TASK MATERIAL Block Start

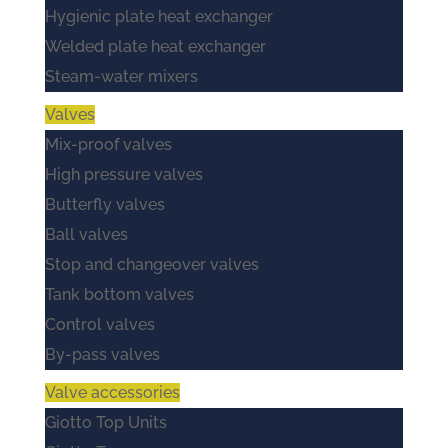
Hygienic plate heat exchanger
Welded plate heat exchanger
Steam-water mixers
Valves
Mix-proof valves
High pressure valves
Butterfly valves
Ball valves
Stop and changeover valves
Tank bottom valves
Control valves
By-pass valves
Valve accessories
Giotto Top Units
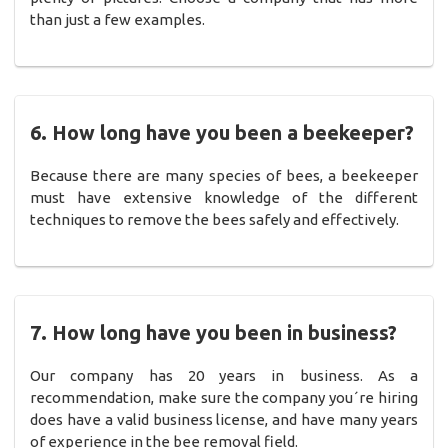
than just a few examples.
6. How long have you been a beekeeper?
Because there are many species of bees, a beekeeper
must have extensive knowledge of the different
techniques to remove the bees safely and effectively.
7. How long have you been in business?
Our company has 20 years in business. As a
recommendation, make sure the company you´re hiring
does have a valid business license, and have many years
of experience in the bee removal field.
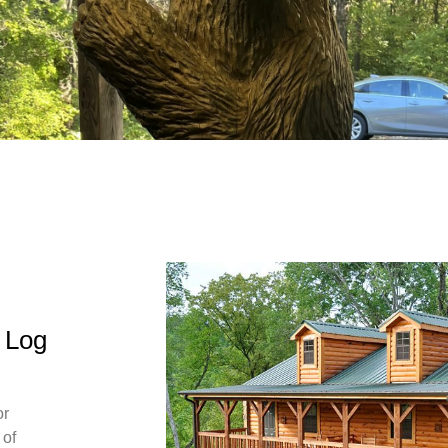
n Log
or
 of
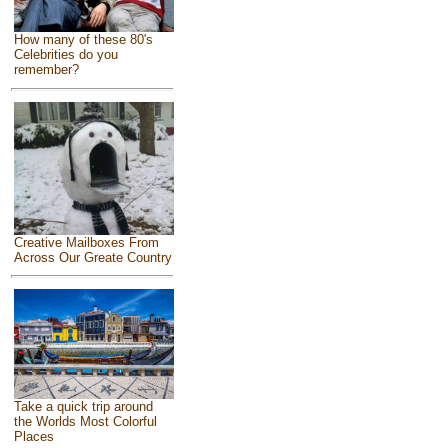
How many of these 80's
Celebrities do you
remember?
Creative Mailboxes From
Across Our Greate Country
Take a quick trip around
the Worlds Most Colorful
Places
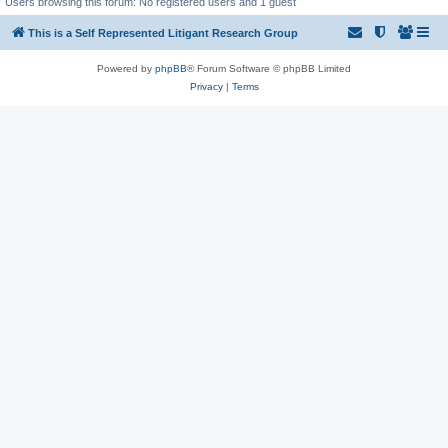
Users browsing this forum: No registered users and 1 guest
This is a Self Represented Litigant Research Group
Powered by
phpBB
® Forum Software © phpBB Limited
Privacy
|
Terms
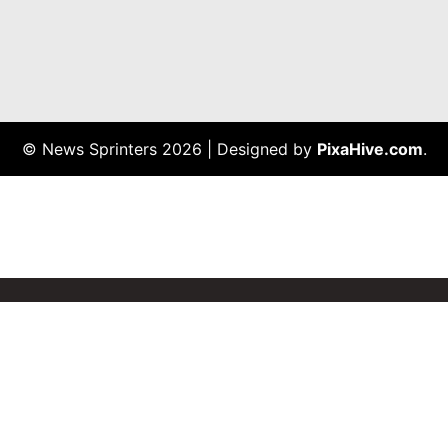
© News Sprinters 2026
|
Designed by
PixaHive.com
.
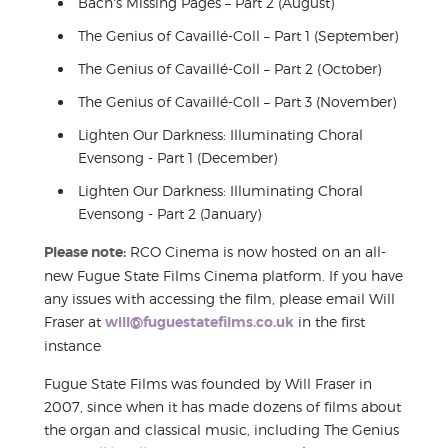
Bach's Missing Pages – Part 2 (August)
The Genius of Cavaillé-Coll – Part 1 (September)
The Genius of Cavaillé-Coll – Part 2 (October)
The Genius of Cavaillé-Coll – Part 3 (November)
Lighten Our Darkness: Illuminating Choral
Evensong - Part 1 (December)
Lighten Our Darkness: Illuminating Choral
Evensong - Part 2 (January)
Please note:
RCO Cinema is now hosted on an all-
new Fugue State Films Cinema platform. If you have
any issues with accessing the film, please email Will
Fraser at
will@fuguestatefilms.co.uk
in the first
instance
Fugue State Films was founded by Will Fraser in
2007, since when it has made dozens of films about
the organ and classical music, including The Genius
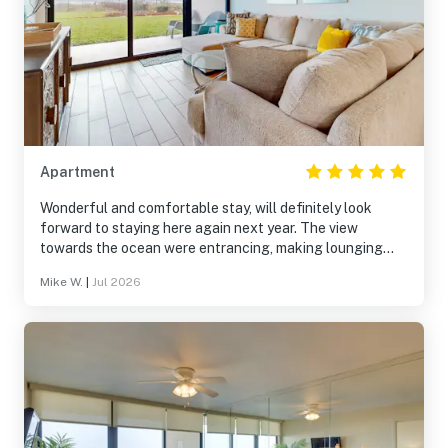
Apartment
Wonderful and comfortable stay, will definitely look
forward to staying here again next year. The view
towards the ocean were entrancing, making lounging
more relaxing. Beds were like sleeping on a cloud, making
Mike W.
|
Jul 2026
this stay that much more enjoyable. Would recommend to
anyone.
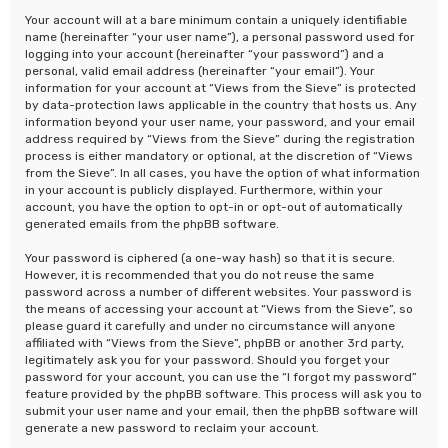
Your account will at a bare minimum contain a uniquely identifiable
name (hereinafter “your user name”), a personal password used for
logging into your account (hereinafter “your password”) and a
personal, valid email address (hereinafter “your email”). Your
information for your account at “Views from the Sieve” is protected
by data-protection laws applicable in the country that hosts us. Any
information beyond your user name, your password, and your email
address required by “Views from the Sieve” during the registration
process is either mandatory or optional, at the discretion of “Views
from the Sieve”. In all cases, you have the option of what information
in your account is publicly displayed. Furthermore, within your
account, you have the option to opt-in or opt-out of automatically
generated emails from the phpBB software.
Your password is ciphered (a one-way hash) so that it is secure.
However, it is recommended that you do not reuse the same
password across a number of different websites. Your password is
the means of accessing your account at “Views from the Sieve”, so
please guard it carefully and under no circumstance will anyone
affiliated with “Views from the Sieve”, phpBB or another 3rd party,
legitimately ask you for your password. Should you forget your
password for your account, you can use the “I forgot my password”
feature provided by the phpBB software. This process will ask you to
submit your user name and your email, then the phpBB software will
generate a new password to reclaim your account.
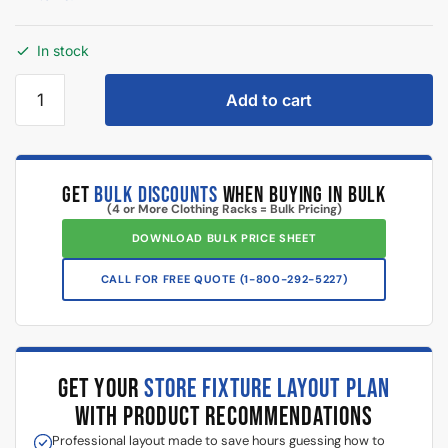
In stock
Add to cart
GET
BULK DISCOUNTS
WHEN BUYING IN BULK
(4 or More Clothing Racks = Bulk Pricing)
DOWNLOAD BULK PRICE SHEET
CALL FOR FREE QUOTE (1-800-292-5227)
GET YOUR
STORE FIXTURE LAYOUT PLAN
WITH PRODUCT RECOMMENDATIONS
Professional layout made to save hours guessing how to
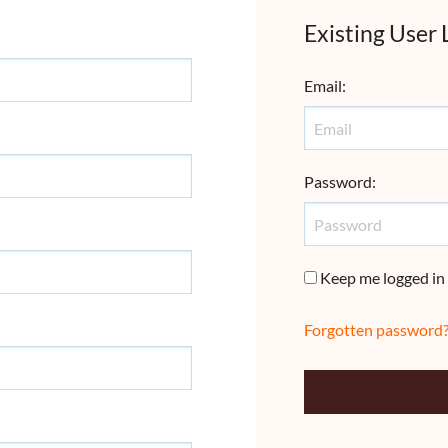
Existing User 
Email
:
Password
:
Keep me logged in
Forgotten password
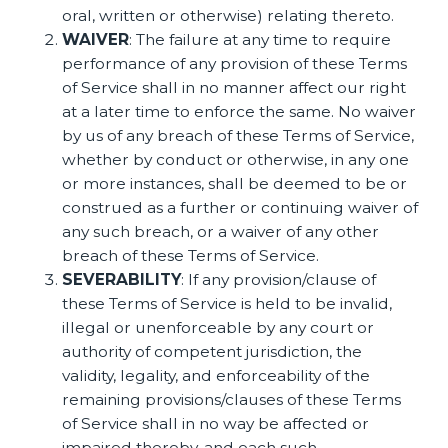
oral, written or otherwise) relating thereto.
WAIVER
: The failure at any time to require
performance of any provision of these Terms
of Service shall in no manner affect our right
at a later time to enforce the same. No waiver
by us of any breach of these Terms of Service,
whether by conduct or otherwise, in any one
or more instances, shall be deemed to be or
construed as a further or continuing waiver of
any such breach, or a waiver of any other
breach of these Terms of Service.
SEVERABILITY
: If any provision/clause of
these Terms of Service is held to be invalid,
illegal or unenforceable by any court or
authority of competent jurisdiction, the
validity, legality, and enforceability of the
remaining provisions/clauses of these Terms
of Service shall in no way be affected or
impaired thereby, and each such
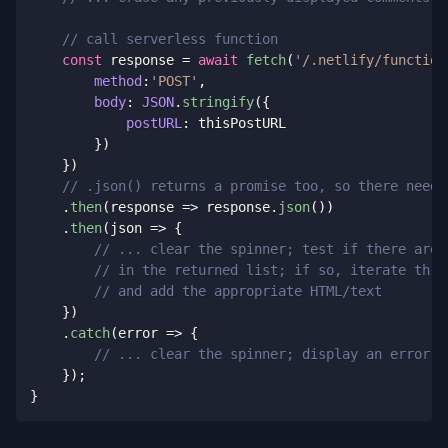
// call serverless function
const
 response 
=
await
fetch
(
'/.netlify/function
method
:
'POST'
,
body
:
JSON
.
stringify
(
{
postURL
:
 thisPostURL

}
)
}
)
// .json() returns a promise too, so there needs
.
then
(
response
=>
 response
.
json
(
)
)
.
then
(
json
=>
{
// ... clear the spinner; test if there are 
// in the returned list; if so, iterate thro
// and add the appropriate HTML/text
}
)
.
catch
(
error
=>
{
// ... clear the spinner; display an error m
}
)
;
}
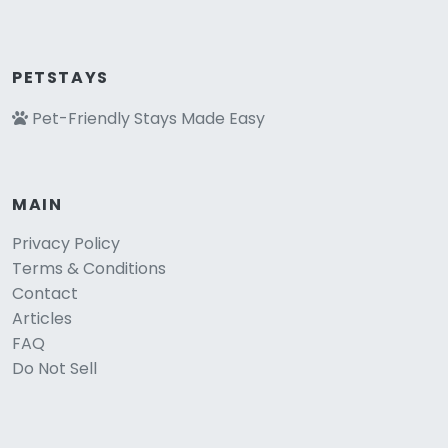
PETSTAYS
Pet-Friendly Stays Made Easy
MAIN
Privacy Policy
Terms & Conditions
Contact
Articles
FAQ
Do Not Sell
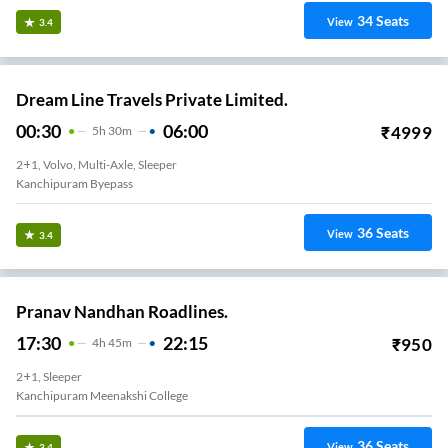
34
Seats
View
3.4
Dream Line Travels Private Limited.
00:30
06:00
₹
4999
5
H
30m
2+1, Volvo, Multi-Axle, Sleeper
Kanchipuram Byepass
36
Seats
View
3.4
Pranav Nandhan Roadlines.
17:30
22:15
₹
950
4
H
45m
2+1, Sleeper
Kanchipuram Meenakshi College
36
Seats
View
3.4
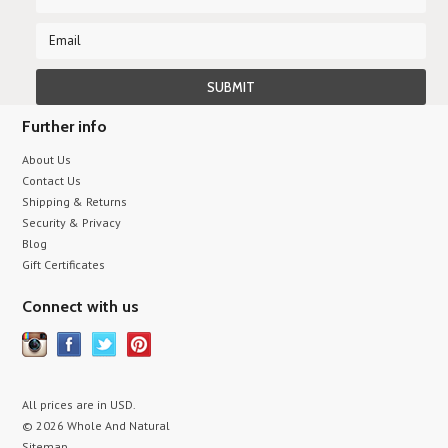
Further info
About Us
Contact Us
Shipping & Returns
Security & Privacy
Blog
Gift Certificates
Connect with us
All prices are in
USD
.
© 2026 Whole And Natural
Sitemap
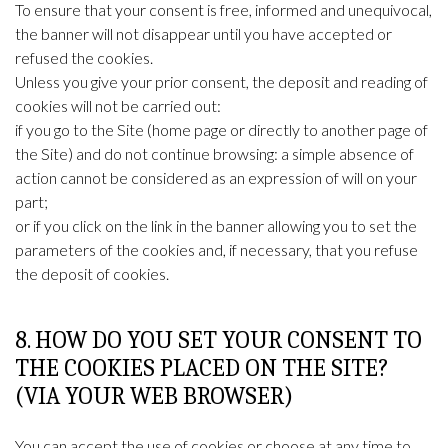
To ensure that your consent is free, informed and unequivocal,
the banner will not disappear until you have accepted or
refused the cookies.
Unless you give your prior consent, the deposit and reading of
cookies will not be carried out:
if you go to the Site (home page or directly to another page of
the Site) and do not continue browsing: a simple absence of
action cannot be considered as an expression of will on your
part;
or if you click on the link in the banner allowing you to set the
parameters of the cookies and, if necessary, that you refuse
the deposit of cookies.
8. HOW DO YOU SET YOUR CONSENT TO
THE COOKIES PLACED ON THE SITE?
(VIA YOUR WEB BROWSER)
You can accept the use of cookies or choose at any time to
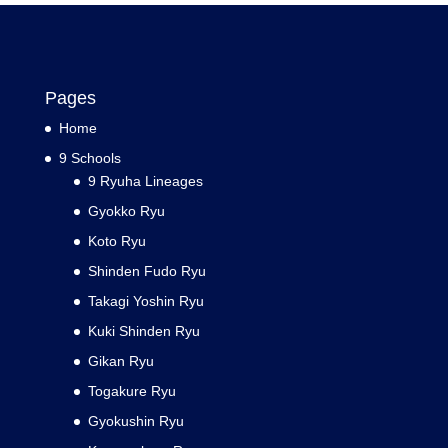
Pages
Home
9 Schools
9 Ryuha Lineages
Gyokko Ryu
Koto Ryu
Shinden Fudo Ryu
Takagi Yoshin Ryu
Kuki Shinden Ryu
Gikan Ryu
Togakure Ryu
Gyokushin Ryu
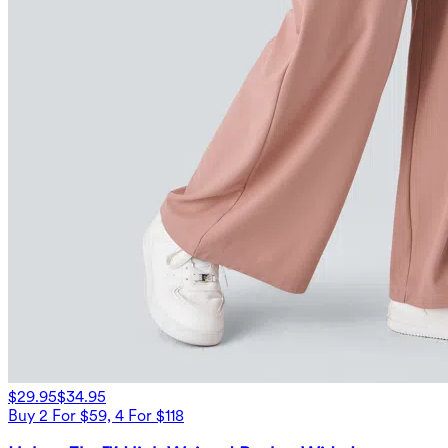
$29.95
$34.95
Buy 2 For $59, 4 For $118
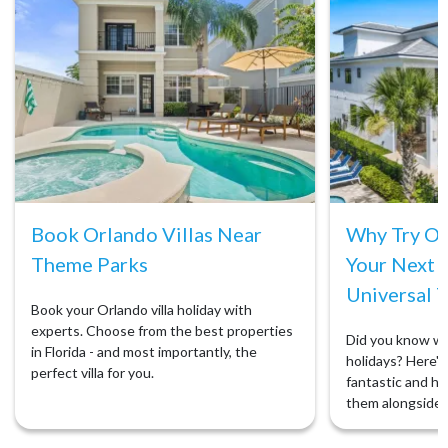
Book Orlando Villas Near
Why Try Orl
Theme Parks
Your Next 
Universal T
Book your Orlando villa holiday with
experts. Choose from the best properties
Did you know we 
in Florida - and most importantly, the
holidays? Here's 
perfect villa for you.
fantastic and ho
them alongside 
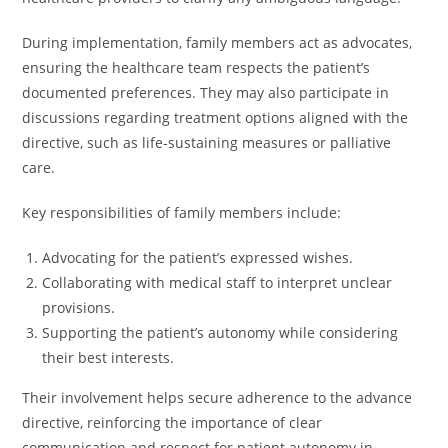
During implementation, family members act as advocates,
ensuring the healthcare team respects the patient’s
documented preferences. They may also participate in
discussions regarding treatment options aligned with the
directive, such as life-sustaining measures or palliative
care.
Key responsibilities of family members include:
Advocating for the patient’s expressed wishes.
Collaborating with medical staff to interpret unclear
provisions.
Supporting the patient’s autonomy while considering
their best interests.
Their involvement helps secure adherence to the advance
directive, reinforcing the importance of clear
communication and respect for patient autonomy in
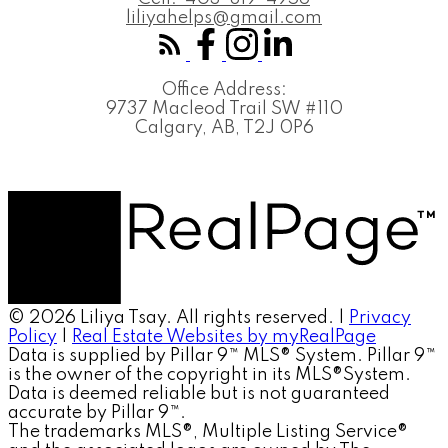
liliyahelps@gmail.com
Office Address:
9737 Macleod Trail SW #110
Calgary, AB, T2J 0P6
© 2026 Liliya Tsay. All rights reserved. |
Privacy
Policy
|
Real Estate Websites by myRealPage
Data is supplied by Pillar 9™ MLS® System. Pillar 9™
is the owner of the copyright in its MLS®System.
Data is deemed reliable but is not guaranteed
accurate by Pillar 9™.
The trademarks MLS®, Multiple Listing Service®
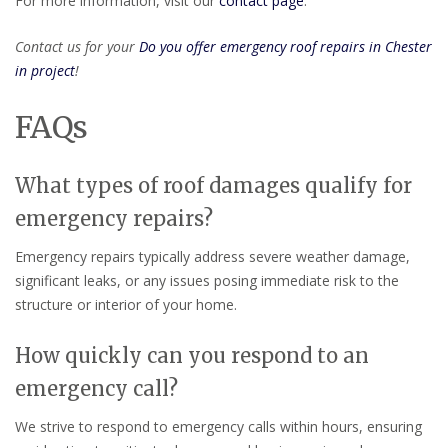
For more information, visit our
contact page
.
Contact us for your
Do you offer emergency roof repairs in Chester
in project
!
FAQs
What types of roof damages qualify for
emergency repairs?
Emergency repairs typically address severe weather damage,
significant leaks, or any issues posing immediate risk to the
structure or interior of your home.
How quickly can you respond to an
emergency call?
We strive to respond to emergency calls within hours, ensuring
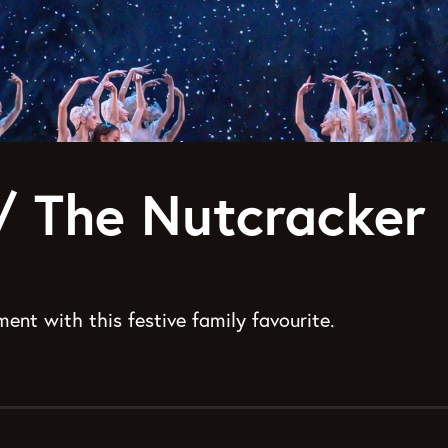
t/ The Nutcracker
ent with this festive family favourite.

TASK MATERIAL Block End

▶ EXERCISE REQUIREMENTS:
Using the listing above, restate exactly the range between the lines holding "recommendation, make sure" and "The Genius of Cavaillé-Coll – Part 2", inclusive, with pictures left out.

▶ SOLVED PROBLEM:
recommendation, make sure the company you´re hiring
does have a valid business license, and have many years
of experience in the bee removal field.
n Log
or
 of
How many of these 80's
Celebrities do you
remember?
Creative Mailboxes From
Across Our Greate Country
Take a quick trip around
the Worlds Most Colorful
Places
Users browsing this forum: No registered users and 1 guest
This is a Self Represented Litigant Research Group
Powered by
phpBB
® Forum Software © phpBB Limited
Privacy
|
Terms
© News Sprinters 2026
|
Designed by
PixaHive.com
.
Bach's Missing Pages – Part 2 (August)
The Genius of Cavaillé-Coll – Part 1 (September)
The Genius of Cavaillé-Coll – Part 2 (October)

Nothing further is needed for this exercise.